Archive | May, 2012

Is Young Life a Cult?

4 May

Young Life is a para-church ministry that focuses on running clubs and summer camps for high school students.  They exist to introduce these students to Jesus Christ and the Bible.  I got involved with Young Life during high school, attended numerous camps, and served as a volunteer leader for five years.

Occasionally, I would hear someone accuse Young Life of a being a cult.  At the time, I dismissed it as a misunderstanding, or an angry denial of the truth of Christianity.  But I never considered it a cult….even after having been in a verifiable cult, I still thought warmly of much of my time in Young Life.
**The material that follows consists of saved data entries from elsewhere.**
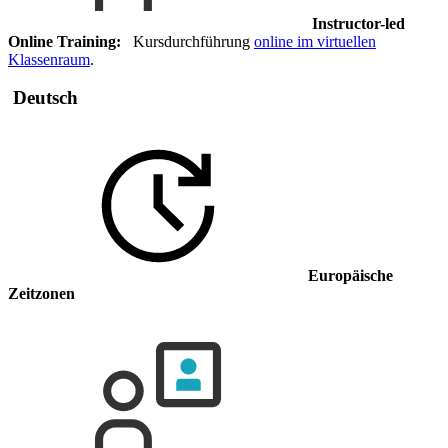
Instructor-led
Online Training:
Kursdurchführung
online im virtuellen
Klassenraum
.
Deutsch
Europäische
Zeitzonen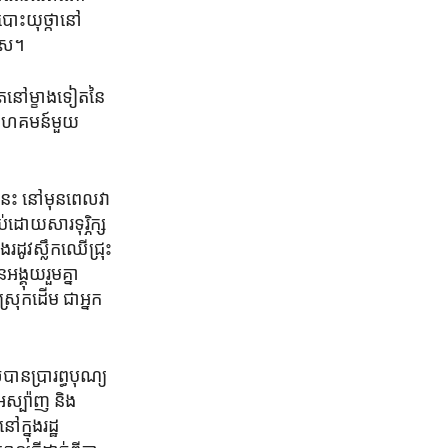
​បោះ​យុថ្កានៅ​
រើស។
​នៅ​ម្ខាង​ទៀតនៃ​
ត​សហគមន៍​មួយ
េះ នៅមុន​ពេល​វា​
់ដោយសារទុរ្ភិក្ស​
ង​រដូវស្លឹកឈើ​ជ្រុះ​
្គុយ​រួម​គ្នា​
រុកដើម​ ជា​អ្នក​
​បាន​ប្រារព្ធបុណ្យ
អេស្ប៉ាញ និង
្នុង​រដ្ឋ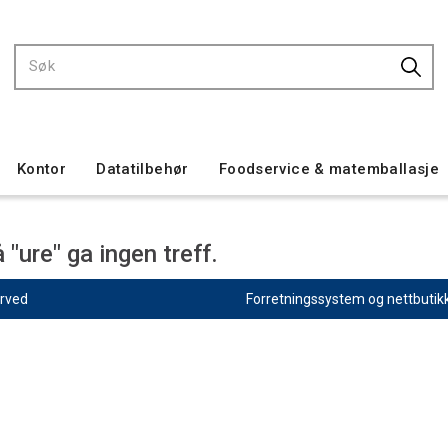
Kontor
Datatilbehør
Foodservice & matemballasje
 "ure" ga ingen treff.
erved
Forretningssystem
og
nettbutik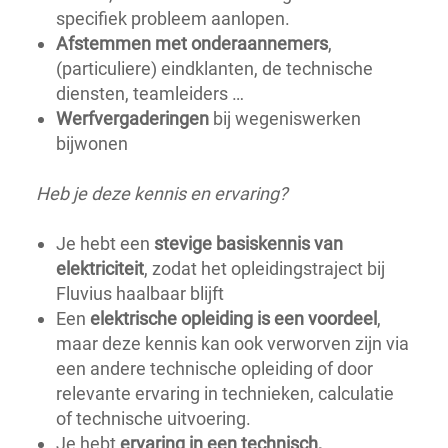
specifiek probleem aanlopen.
Afstemmen met onderaannemers
,
(particuliere) eindklanten, de technische
diensten, teamleiders …
Werfvergaderingen
bij wegeniswerken
bijwonen
Heb je deze kennis en ervaring?
Je hebt een
stevige basiskennis van
elektriciteit
, zodat het opleidingstraject bij
Fluvius haalbaar blijft
Een
elektrische opleiding is een voordeel
,
maar deze kennis kan ook verworven zijn via
een andere technische opleiding of door
relevante ervaring in technieken, calculatie
of technische uitvoering.
Je hebt
ervaring in een technisch,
Now that I’m many years removed from my time at Young Life, and raising my own teens, I have been brought  back in contact with our local Young Life.  And it has made me wonder if one of the reasons I was ripe for a cult was the fact that many of the same cultic dynamics were present in Young Life?

Love Bombing

One of the tactics identified as cultic is Love Bombing.  Love bombing occurs when a religious group intentionally showers praise, friendship, and attention towards new members of the group.  They do this to try to emotionally connect these new members BEFORE fully disclosing the requirements and/ or theology of the group.
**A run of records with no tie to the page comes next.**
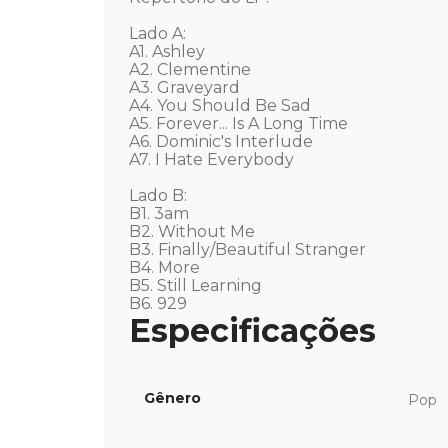
Lado A: 

A1. Ashley 

A2. Clementine 

A3. Graveyard 

A4. You Should Be Sad 

A5. Forever... Is A Long Time 

A6. Dominic's Interlude 

A7. I Hate Everybody 

Lado B: 

B1. 3am 

B2. Without Me 

B3. Finally/Beautiful Stranger 

B4. More 

B5. Still Learning 

B6. 929
Gênero
Pop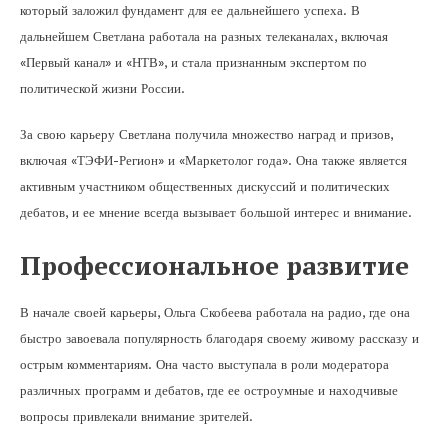
который заложил фундамент для ее дальнейшего успеха. В
дальнейшем Светлана работала на разных телеканалах, включая
«Первый канал» и «НТВ», и стала признанным экспертом по
политической жизни России.
За свою карьеру Светлана получила множество наград и призов,
включая «ТЭФИ-Регион» и «Маркетолог года». Она также является
активным участником общественных дискуссий и политических
дебатов, и ее мнение всегда вызывает большой интерес и внимание.
Профессиональное развитие
В начале своей карьеры, Ольга Скобеева работала на радио, где она
быстро завоевала популярность благодаря своему живому рассказу и
острым комментариям. Она часто выступала в роли модератора
различных программ и дебатов, где ее остроумные и находчивые
вопросы привлекали внимание зрителей.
This is certainly a tactic that Young Life is guilty of  –  no doubt.  Most of what Young Life leaders and their campaigners do would fall under the category of Love Bombing.  As a leader, we would discuss our weekly “contact work”.  Contact work was the amount of time we spent hanging around the local high school or area teen hangouts, in hopes of making contact with students outside of Young Life.  Some leaders would organize sports events, or have teens they know intentionally invite other kids to an event, (like watching a football game on TV) so that the Young Life leaders could make contact and build a relationship with these students.  The sole intent of all of this was to then invite the students to attend a Young Life club or camp.  As a leader, I saw my motives as totally pure and godly.  But I was just in my late teens and early 20’s.  As a parent, I realize now, that I was evangelizing other people’s underage children without their consent.  This is another sign that Young Life might be cultic.

Young Life Club

Young Life club was a fun place to be during my high school years.  The skits were fun, we sang a lot of “oldies but goodies” from the Young Life Songbook, and I got to hang out with kids that I didn’t normally relate to at my school.  It also felt really cool to have guys in college taking the time to get to know me and discuss faith, music, politics, etc…I was a lonely teenager and Young Life helped me not feel so lonely.
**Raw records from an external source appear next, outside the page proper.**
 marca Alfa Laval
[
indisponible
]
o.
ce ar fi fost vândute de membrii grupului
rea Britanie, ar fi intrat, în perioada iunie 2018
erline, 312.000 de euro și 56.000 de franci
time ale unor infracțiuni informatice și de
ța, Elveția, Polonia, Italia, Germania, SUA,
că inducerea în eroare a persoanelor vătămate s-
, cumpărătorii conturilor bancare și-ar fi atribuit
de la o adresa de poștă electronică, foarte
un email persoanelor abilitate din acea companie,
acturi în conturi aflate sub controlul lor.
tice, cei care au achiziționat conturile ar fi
As I got involved as a student leader, the dynamics changed.  I wasn’t just a kid at club anymore.  I was now involved with inviting my friends, going out of my way to be like Christ to others in my school (student version of Love Bombing), and was also given tips on how to help hype the club by always clapping and singing during songs, which included being told that we needed to scream like crazy when the leaders talked about Young Life camp.  In other words, we became a part of the backstage production crew that helped pull off a successful performance at clubs and camps.  We also spent a lot of personal time doing things like quiet times (anyone remember those Ty Saltzgiver booklets on quiet times?), memorizing scripture (NAV press anyone?), and journaling about our relationship with God and who we were going to reach out to for Christ.  Many times, our time as a campaigner was spent discussing with leaders how we could better improve on these three areas of life.

Young Life Ministry Strategy

One of the strategies that was often discussed at leadership meetings was that of making contact with “the leaders” in the schools.  This meant that as Young Life leaders, we would intentionally try to recruit the most popular and influential kids at a high school.  The thinking was, that if you could get the cool kids to attend, then other students would follow.  In other words, Young Life was gaming the pecking order of the high school cliques in order to try to build a platform to evangelize the school.  In this case, I would call this the “cult of cool”.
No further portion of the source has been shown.